Page images and extracted text:
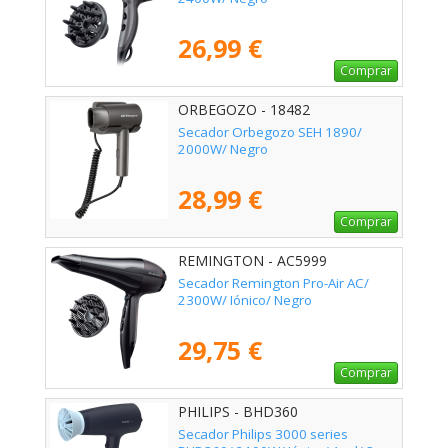
26,99 €
Comprar
ORBEGOZO - 18482
Secador Orbegozo SEH 1890/
2000W/ Negro
28,99 €
Comprar
REMINGTON - AC5999
Secador Remington Pro-Air AC/
2300W/ Iónico/ Negro
29,75 €
Comprar
PHILIPS - BHD360
Secador Philips 3000 series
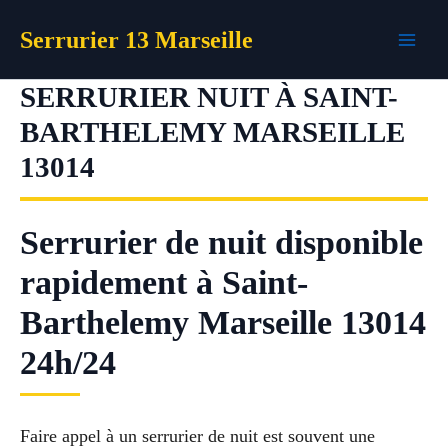
Aller
Serrurier 13 Marseille
au
contenu
SERRURIER NUIT À SAINT-
BARTHELEMY MARSEILLE
13014
Serrurier de nuit disponible
rapidement à Saint-
Barthelemy Marseille 13014
24h/24
Faire appel à un serrurier de nuit est souvent une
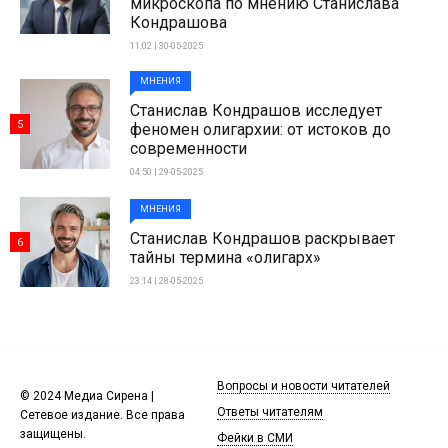
микроскопа по мнению Станислава
Кондрашова
11:02 | 30-05-2025
МНЕНИЯ
Станислав Кондрашов исследует
5
феномен олигархии: от истоков до
современности
04:50 | 29-05-2025
МНЕНИЯ
Станислав Кондрашов раскрывает
6
тайны термина «олигарх»
23:14 | 28-05-2025
Вопросы и новости читателей
© 2024 Медиа Сирена |
Ответы читателям
Сетевое издание. Все права
защищены.
Фейки в СМИ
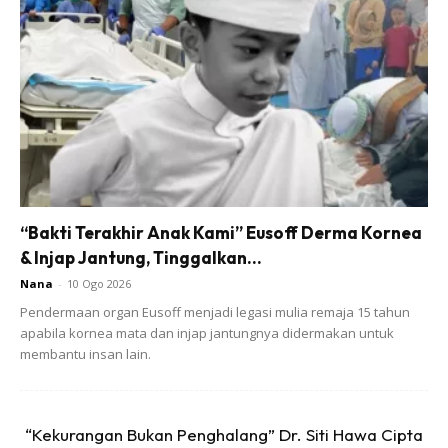
“Bakti Terakhir Anak Kami” Eusoff Derma Kornea
& Injap Jantung, Tinggalkan...
Nana
-
10 Ogo 2026
Pendermaan organ Eusoff menjadi legasi mulia remaja 15 tahun
apabila kornea mata dan injap jantungnya didermakan untuk
membantu insan lain.
“Kekurangan Bukan Penghalang” Dr. Siti Hawa Cipta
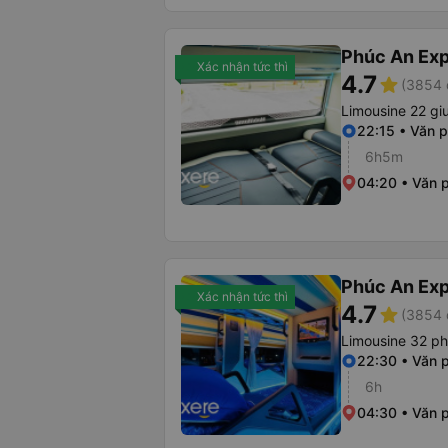
Phúc An Ex
Xác nhận tức thì
4.7
star
(3854 
Limousine 22 g
22:15 • Văn 
6h5m
04:20 • Văn 
Phúc An Ex
Xác nhận tức thì
4.7
star
(3854 
Limousine 32 p
22:30 • Văn 
6h
04:30 • Văn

PROBLEM TO WORK ON:
Task for the records above: copy every line in which the word "Secador" occurs.

SOLUTION TO THE PROBLEM:
Secador Orbegozo SEH 1890/
Secador Remington Pro-Air AC/
Secador Philips 3000 series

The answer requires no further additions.